Speed of response is the next battleground in data. An enterprise that generates actionable insights from data faster than its rivals can outperform – but only if it quickly follows through.

Accenture’s latest “High Performers in IT” study found that at 46 percent of high-performing IT companies, CIOs say employees need real-time data to do their work. At other organizations, the figure is just 26 percent. This doesn’t mean every business needs to hurry toward becoming fully real time. Some processes simply don’t need it. Rather, the larger goal is to become a “right-time enterprise.” Basically stated, the concept is about being ready for interaction, not just with the customer but across the value chain.

Business at the Speed of Thought: Examples

There’s no doubt that a speed-oriented mindset constitutes a significant part of the equation. Much value is to be gained from expediting data-driven insights – and decision-making processes and operations – across the organization.

Consider the example of a water utility that formed as a result of a series of mergers and acquisitions over the past 20 years. As a consequence, it inherited dozens of different systems generating data. Also, the business’s different units each distinguish between plant (the infrastructure where water is stored and treated) and network (the pipelines through which water is supplied). And as is not uncommon in the water sector, the company has kept its business technology platforms separate from its operational technology estate.

In the past, bringing data from these disparate islands of technology in a single data store would have been unaffordable and working on them separately was too laborious to be worthwhile. Today, cheaper and better storage and big data solutions make that possible, and applying analytics tools to the data generates valuable and actionable insights for the business far more quickly.

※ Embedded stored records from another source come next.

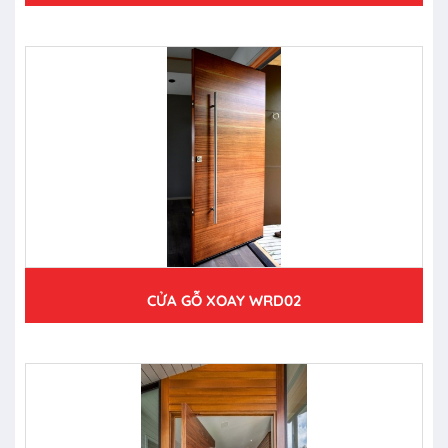
CỬA GỖ XOAY WRD02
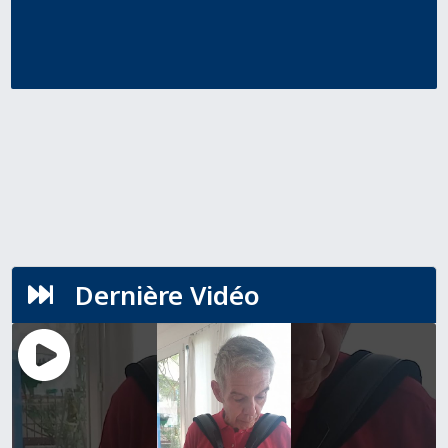
Dernière Vidéo

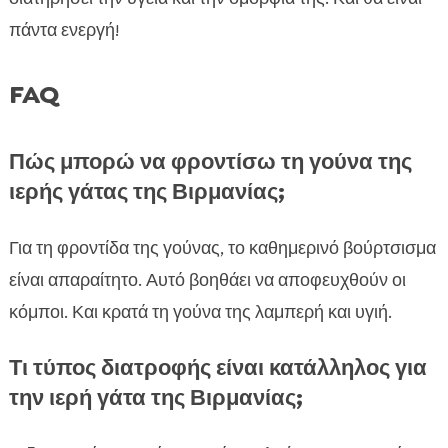
πάντα ενεργή!
FAQ
Πώς μπορώ να φροντίσω τη γούνα της
ιερής γάτας της Βιρμανίας;
Για τη φροντίδα της γούνας, το καθημερινό βούρτσισμα
είναι απαραίτητο. Αυτό βοηθάει να αποφευχθούν οι
κόμποι. Και κρατά τη γούνα της λαμπερή και υγιή.
Τι τύπος διατροφής είναι κατάλληλος για
την ιερή γάτα της Βιρμανίας;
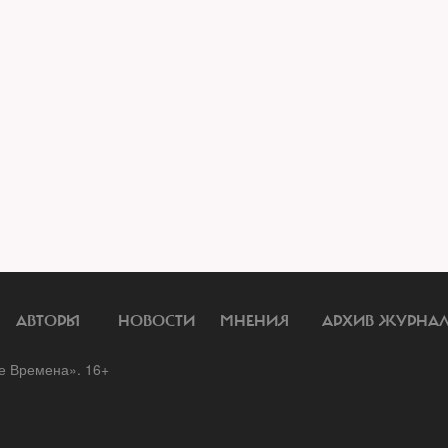
АВТОРЫ
НОВОСТИ
МНЕНИЯ
АРХИВ ЖУРНА
 Времена». 16+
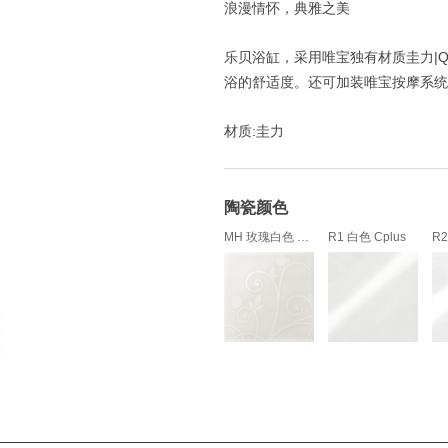
浪漫情怀，典雅之美
乐贝浴缸，采用唯宝独有材质圭力|Q
浴的舒适度。还可加装唯宝按摩系统
材质:圭力
陶瓷颜色
MH 玫瑰白色 Cplus
R1 白色 Cplus
R2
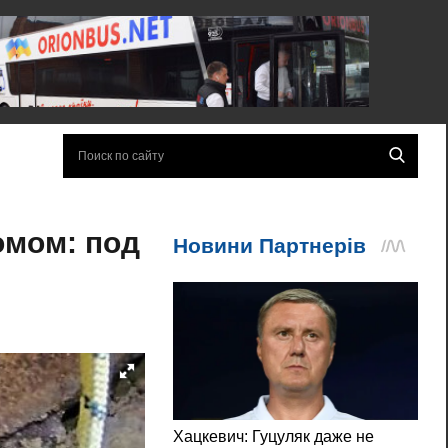
омом: под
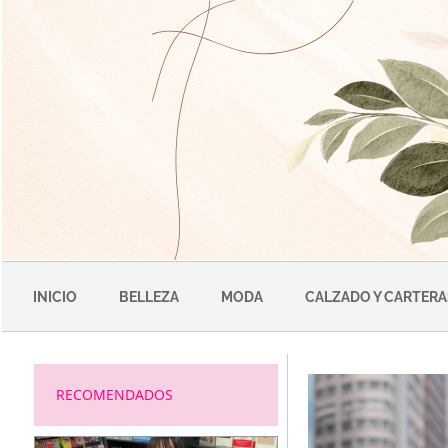
Saltar
al
contenido
INICIO
BELLEZA
MODA
CALZADO Y CARTERA
RECOMENDADOS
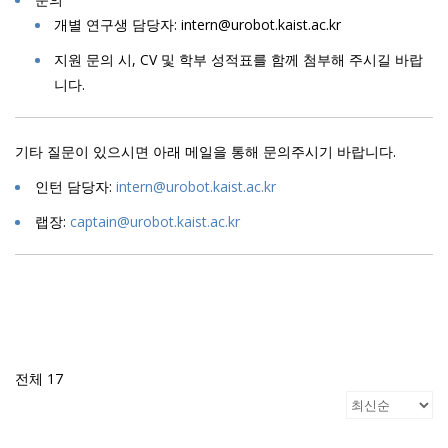
개별 연구생 담당자: intern@urobot.kaist.ac.kr
지원 문의 시, CV 및 학부 성적표를 함께 첨부해 주시길 바랍
니다.
기타 질문이 있으시면 아래 메일을 통해 문의주시기 바랍니다.
인턴 담당자:
intern@urobot.kaist.ac.kr
랩장:
captain@urobot.kaist.ac.kr
전체 17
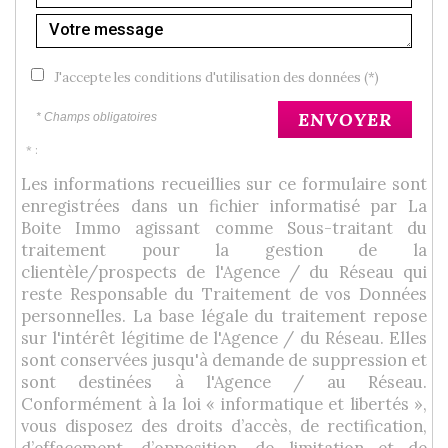
J'accepte les conditions d'utilisation des données (*)
ENVOYER
* Champs obligatoires
* :
Les informations recueillies sur ce formulaire sont
enregistrées dans un fichier informatisé par La
Boite Immo agissant comme Sous-traitant du
traitement pour la gestion de la
clientèle/prospects de l'Agence / du Réseau qui
reste Responsable du Traitement de vos Données
personnelles. La base légale du traitement repose
sur l'intérêt légitime de l'Agence / du Réseau. Elles
sont conservées jusqu'à demande de suppression et
sont destinées à l'Agence / au Réseau.
Conformément à la loi « informatique et libertés »,
vous disposez des droits d’accès, de rectification,
d’effacement, d’opposition, de limitation et de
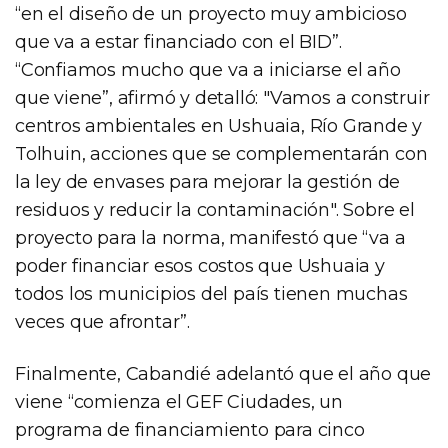
“en el diseño de un proyecto muy ambicioso
que va a estar financiado con el BID”.
“Confiamos mucho que va a iniciarse el año
que viene”, afirmó y detalló: "Vamos a construir
centros ambientales en Ushuaia, Río Grande y
Tolhuin, acciones que se complementarán con
la ley de envases para mejorar la gestión de
residuos y reducir la contaminación". Sobre el
proyecto para la norma, manifestó que “va a
poder financiar esos costos que Ushuaia y
todos los municipios del país tienen muchas
veces que afrontar”.
Finalmente, Cabandié adelantó que el año que
viene “comienza el GEF Ciudades, un
programa de financiamiento para cinco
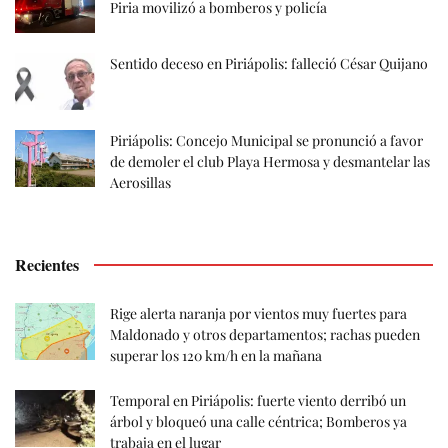
Piria movilizó a bomberos y policía
Sentido deceso en Piriápolis: falleció César Quijano
Piriápolis: Concejo Municipal se pronunció a favor
de demoler el club Playa Hermosa y desmantelar las
Aerosillas
Recientes
Rige alerta naranja por vientos muy fuertes para
Maldonado y otros departamentos; rachas pueden
superar los 120 km/h en la mañana
Temporal en Piriápolis: fuerte viento derribó un
árbol y bloqueó una calle céntrica; Bomberos ya
trabaja en el lugar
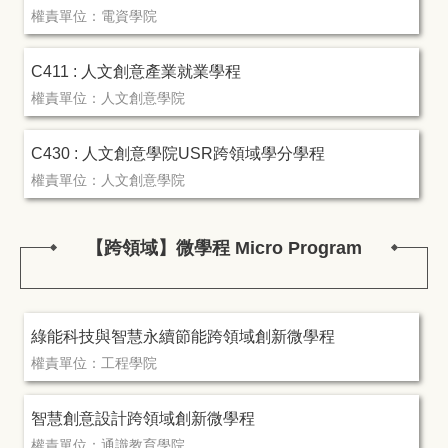
權責單位：電資學院
C411 : 人文創意產業就業學程
權責單位：人文創意學院
C430 : 人文創意學院USR跨領域學分學程
權責單位：人文創意學院
【跨領域】微學程 Micro Program
綠能科技與智慧永續節能跨領域創新微學程
權責單位：工程學院
智慧創意設計跨領域創新微學程
權責單位：通識教育學院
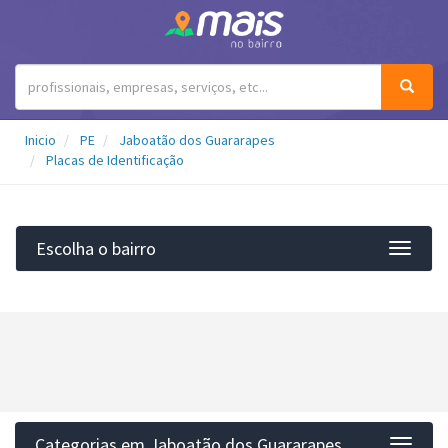
Inicio
PE
Jaboatão dos Guararapes
Placas de Identificação
Escolha o bairro
Filtro
Categorias em Jaboatão dos Guararapes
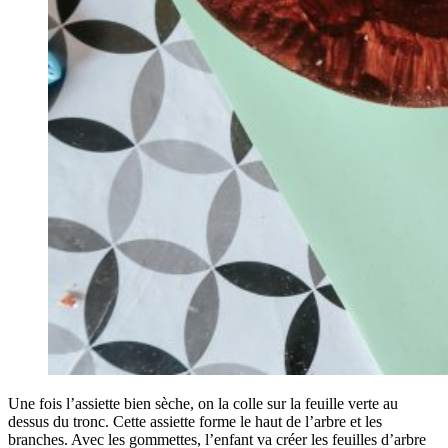
Une fois l’assiette bien sèche, on la colle sur la feuille verte au
dessus du tronc. Cette assiette forme le haut de l’arbre et les
branches. Avec les gommettes, l’enfant va créer les feuilles d’arbre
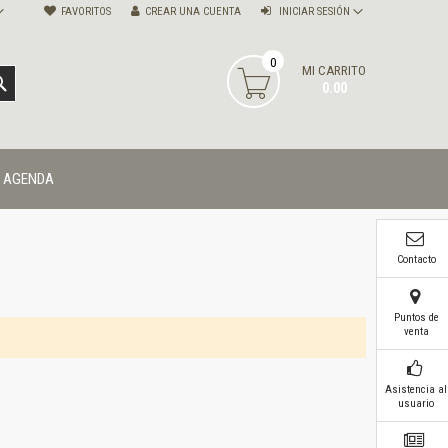
FAVORITOS
CREAR UNA CUENTA
INICIAR SESIÓN
0
MI CARRITO
BUSCAR
0.00
AGENDA
Contacto
Puntos de
venta
Asistencia al
usuario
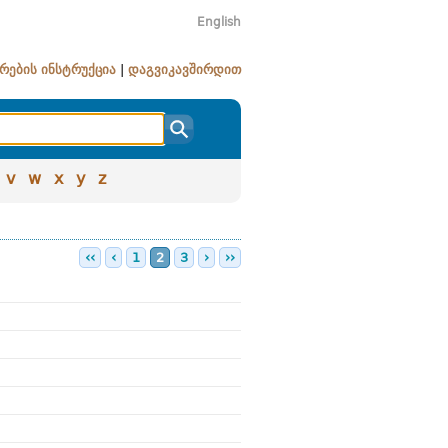
English
რების ინსტრუქცია
|
დაგვიკავშირდით
v
w
x
y
z
‹‹
‹
1
2
3
›
››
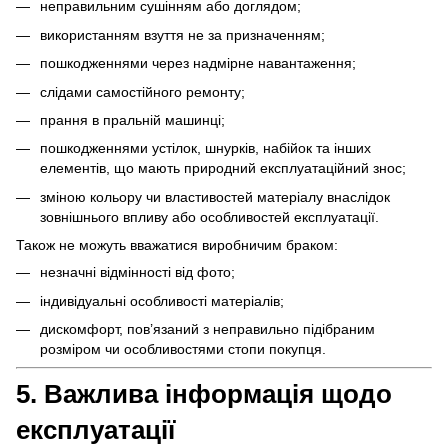
неправильним сушінням або доглядом;
використанням взуття не за призначенням;
пошкодженнями через надмірне навантаження;
слідами самостійного ремонту;
прання в пральній машинці;
пошкодженнями устілок, шнурків, набійок та інших
елементів, що мають природний експлуатаційний знос;
зміною кольору чи властивостей матеріалу внаслідок
зовнішнього впливу або особливостей експлуатації.
Також не можуть вважатися виробничим браком:
незначні відмінності від фото;
індивідуальні особливості матеріалів;
дискомфорт, пов’язаний з неправильно підібраним
розміром чи особливостями стопи покупця.
5. Важлива інформація щодо
експлуатації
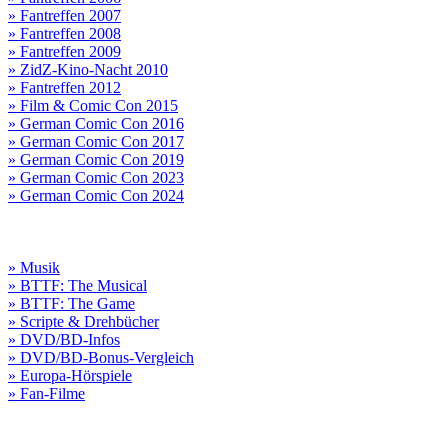
» Fantreffen 2007
» Fantreffen 2008
» Fantreffen 2009
» ZidZ-Kino-Nacht 2010
» Fantreffen 2012
» Film & Comic Con 2015
» German Comic Con 2016
» German Comic Con 2017
» German Comic Con 2019
» German Comic Con 2023
» German Comic Con 2024
» Musik
» BTTF: The Musical
» BTTF: The Game
» Scripte & Drehbücher
» DVD/BD-Infos
» DVD/BD-Bonus-Vergleich
» Europa-Hörspiele
» Fan-Filme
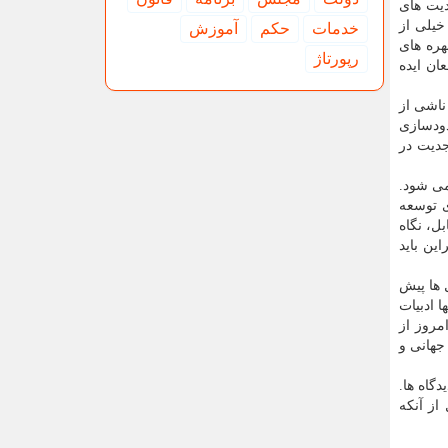
دیت های
خیلی از
خدمات
حكم
آموزش
ره های
رپورتاژ
ان ایده
ناشی از
دودسازی
 با جدیت در
می شود.
ی توسعه
ل، نگاه
ین باید
 ها پیش
 ادبیات
مروز از
جهانی و
گاه ها.
از آنکه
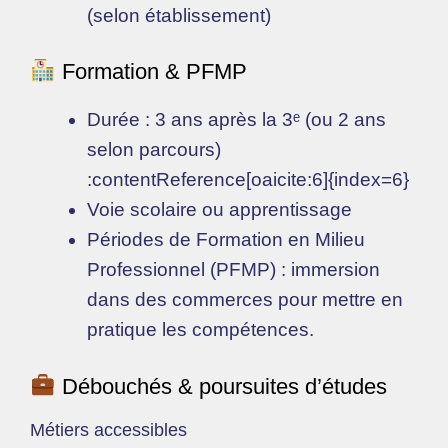
(selon établissement)
Formation & PFMP
Durée : 3 ans après la 3ᵉ (ou 2 ans
selon parcours)
:contentReference[oaicite:6]{index=6}
Voie scolaire ou apprentissage
Périodes de Formation en Milieu
Professionnel (PFMP) : immersion
dans des commerces pour mettre en
pratique les compétences.
Débouchés & poursuites d’études
Métiers accessibles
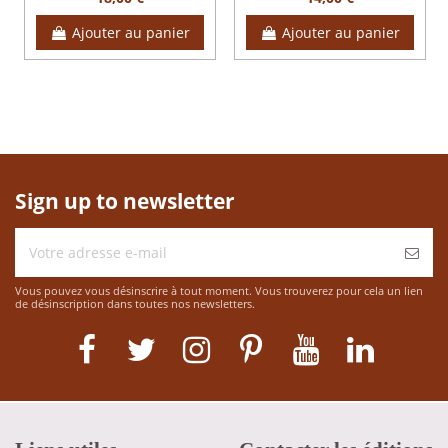
Ajouter au panier
Ajouter au panier
Sign up to newsletter
Vous pouvez vous désinscrire à tout moment. Vous trouverez pour cela un lien
de désinscription dans toutes nos newsletters.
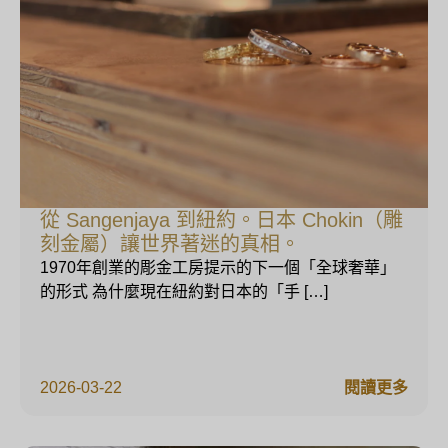
從 Sangenjaya 到紐約。日本 Chokin（雕
刻金屬）讓世界著迷的真相。
1970年創業的彫金工房提示的下一個「全球奢華」
的形式 為什麼現在紐約對日本的「手 […]
2026-03-22
閱讀更多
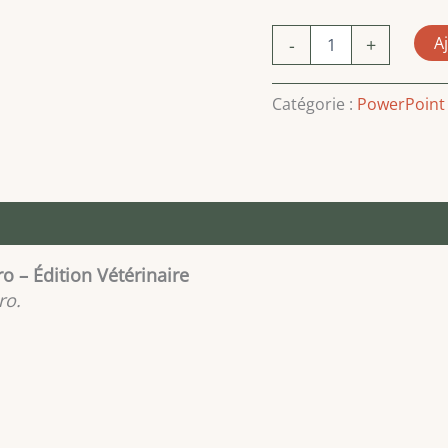
quantité
A
-
+
de
SlideStart
–
Catégorie :
PowerPoint
Pack
Gratuit
de
5
Arrière-
plans
s
Avis (0)
PowerPoint
Pro
ro – Édition Vétérinaire
-
Édition
ro.
Vétérinaire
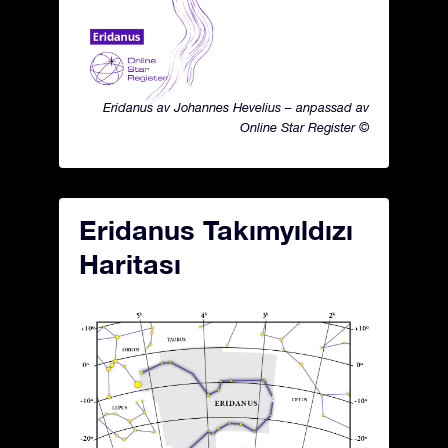
Eridanus av Johannes Hevelius – anpassad av
Online Star Register ©
Eridanus Takımyıldızı
Haritası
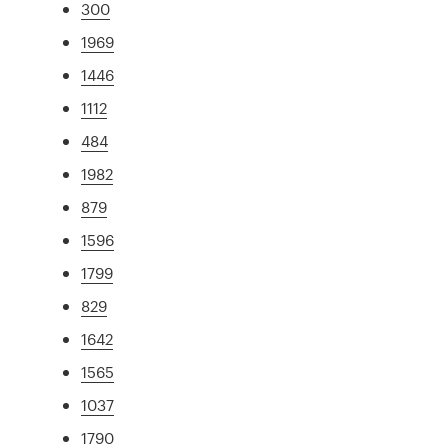
300
1969
1446
1112
484
1982
879
1596
1799
829
1642
1565
1037
1790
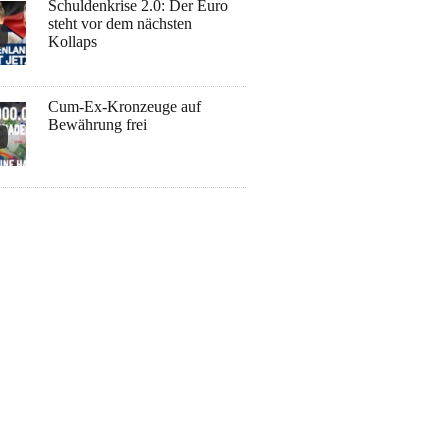
Schuldenkrise 2.0: Der Euro
steht vor dem nächsten
Kollaps
Cum-Ex-Kronzeuge auf
Bewährung frei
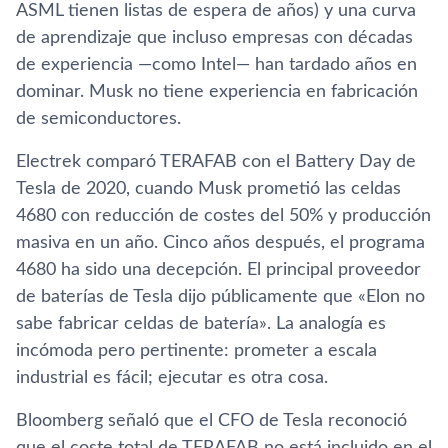
ASML tienen listas de espera de años) y una curva
de aprendizaje que incluso empresas con décadas
de experiencia —como Intel— han tardado años en
dominar. Musk no tiene experiencia en fabricación
de semiconductores.
Electrek comparó TERAFAB con el Battery Day de
Tesla de 2020, cuando Musk prometió las celdas
4680 con reducción de costes del 50% y producción
masiva en un año. Cinco años después, el programa
4680 ha sido una decepción. El principal proveedor
de baterías de Tesla dijo públicamente que «Elon no
sabe fabricar celdas de batería». La analogía es
incómoda pero pertinente: prometer a escala
industrial es fácil; ejecutar es otra cosa.
Bloomberg señaló que el CFO de Tesla reconoció
que el coste total de TERAFAB no está incluido en el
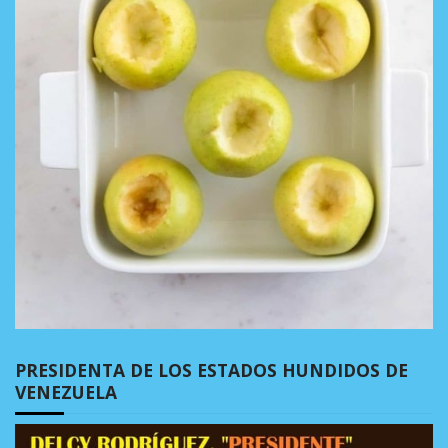
PRESIDENTA DE LOS ESTADOS HUNDIDOS DE
VENEZUELA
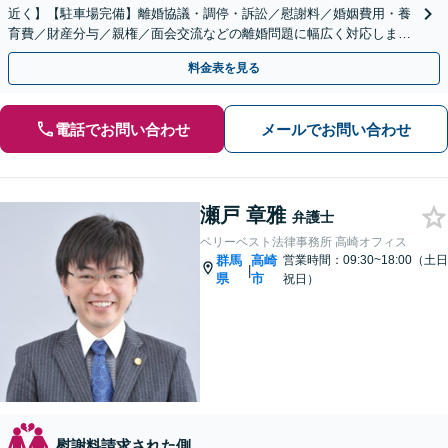
近く】【駐車場完備】離婚協議・調停・訴訟／慰謝料／婚姻費用・養
育費／財産分与／親権／面会交流などの離婚問題に幅広く対応しま
す。不貞慰謝料請求も解決実績豊富【休日・夜間対応可】
料金表を見る
電話でお問い合わせ
メールでお問い合わせ
瀬戸 章雅
弁護士
ベリーベスト法律事務所 高崎オフィス
群馬
高崎
営業時間：09:30~18:00（土日
|
県
市
祝日）
慰謝料請求された側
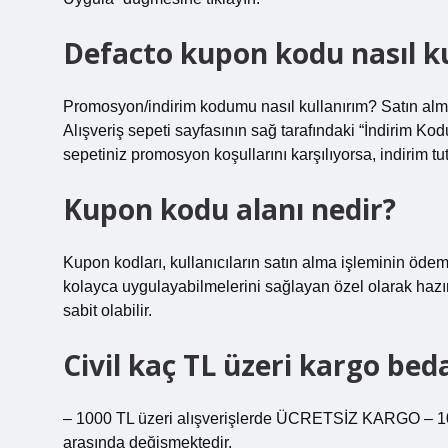
Defacto kupon kodu nasıl ku
Promosyon/indirim kodumu nasıl kullanırım? Satın almak
Alışveriş sepeti sayfasının sağ tarafındaki “İndirim Kod
sepetiniz promosyon koşullarını karşılıyorsa, indirim tu
Kupon kodu alanı nedir?
Kupon kodları, kullanıcıların satın alma işleminin ödem
kolayca uygulayabilmelerini sağlayan özel olarak hazırl
sabit olabilir.
Civil kaç TL üzeri kargo bed
– 1000 TL üzeri alışverişlerde ÜCRETSİZ KARGO – 1000 
arasında değişmektedir.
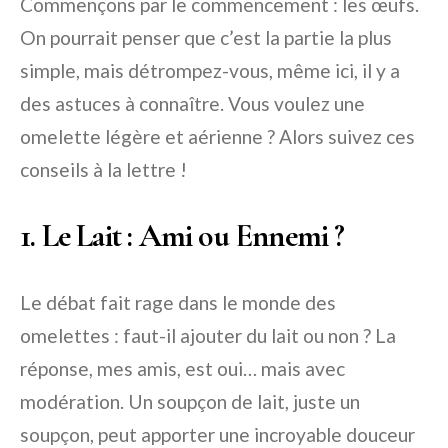
Commençons par le commencement : les œufs.
On pourrait penser que c’est la partie la plus
simple, mais détrompez-vous, même ici, il y a
des astuces à connaître. Vous voulez une
omelette légère et aérienne ? Alors suivez ces
conseils à la lettre !
1. Le Lait : Ami ou Ennemi ?
Le débat fait rage dans le monde des
omelettes : faut-il ajouter du lait ou non ? La
réponse, mes amis, est oui… mais avec
modération. Un soupçon de lait, juste un
soupçon, peut apporter une incroyable douceur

One practical application lies in production management, where streaming data enables the company to exercise opportunities to reduce the risk to supply and save costs of operations by responding to the performance of its production systems in near real time. It is then possible to monitor in real time how well the theoretical plan works in practice. Furthermore, it can be constantly corrected as opportunities for further improvements are identified. For instance, predictive technologies with inputs such as weather forecasts can help prepare sewage networks for upcoming rainfall. Analytics capabilities also makes it possible to monitor assets remotely so the utility can anticipate equipment failures in advance or respond quickly to problems such as leaks. This can even happen before operations or customers have spotted the issue.

The benefits to all these are numerous. With more efficient operation, there will be less need for the utility to build expensive redundant capacity. Operational costs will come down and customer service should improve as problems are resolved before customers are affected.

Ireland’s Office of the Revenue Commissioners provides another good example of right-time enterprise. Before 2012, while the Revenue had processes in place designed to identify fraud and error on the part of taxpayers, cases were often flagged after refunds were paid or credits had been issued. By introducing real-time risk scoring and predictive analytics tools, the authority was able to speed up the red flagging of suspicious cases and improve accuracy.

In its first six months of operation, the project enabled the Revenue to block €2.5 million (approximately $3.48 million U.S.) of fraudulent or erroneous transactions before they were made. The number of false positives (flagged cases that proved benign) fell by 50 percent, improving customer satisfaction levels, and the authority saved on recovery costs, making fewer payments that subsequently had to be retrieved.

A third example comes from one of the world’s largest integrated energy companies, which has realized valuable benefits from a geospatial data visualization tool that is helping it to optimize its supply chain and improve its margins. The company’s oil and gas network supports outlets throughout North America, but assessing inventory needs was difficult given the scope of its operations and the vast amounts of data generated both inside and outside of the company because traditional reports obscured trends and variances.

Now the company uses a data visualization tool in Google Earth that enables it see real-time inventory levels at outlets on customizable maps. Advanced analytics and multidimensional images, charts, maps and overlays enable more accurate demand forecasting, identify previously hidden patterns and relationships, and ultimately facilitate faster decision-making to overcome supply chain constraints.

A Vision for Speed

Of course, enterprises wanting to exploit the potential of greater velocity face challenges:

As yet, little data is available on the return on investment in faster technologies, which is a challenge for making the business case. As a result, enterprises need to be bold in their vision but very pragmatic and systematic in their execution. An iterative approach to making the business case can help pave the way for expanding investments in real-time transformation. Consider laying out the whole journey and breaking it down into granular projects and pilots with clear before and after metrics.

Culture becomes the constraint for how fast a company will move in the direction of real-time decision-making and operations. The real-time enterprise will change the way executives and employees work, for example by enabling decision-making on the front lines. Sometimes the best decision may be even made by a machine, and allowing that recommendation to flow through the organization is a huge cultural change.

Despite the challenges, there’s no arguing that the window for competitive differentiation in all markets is getting narrower as we speak. It’s time businesses take advantage of time as a differentiator.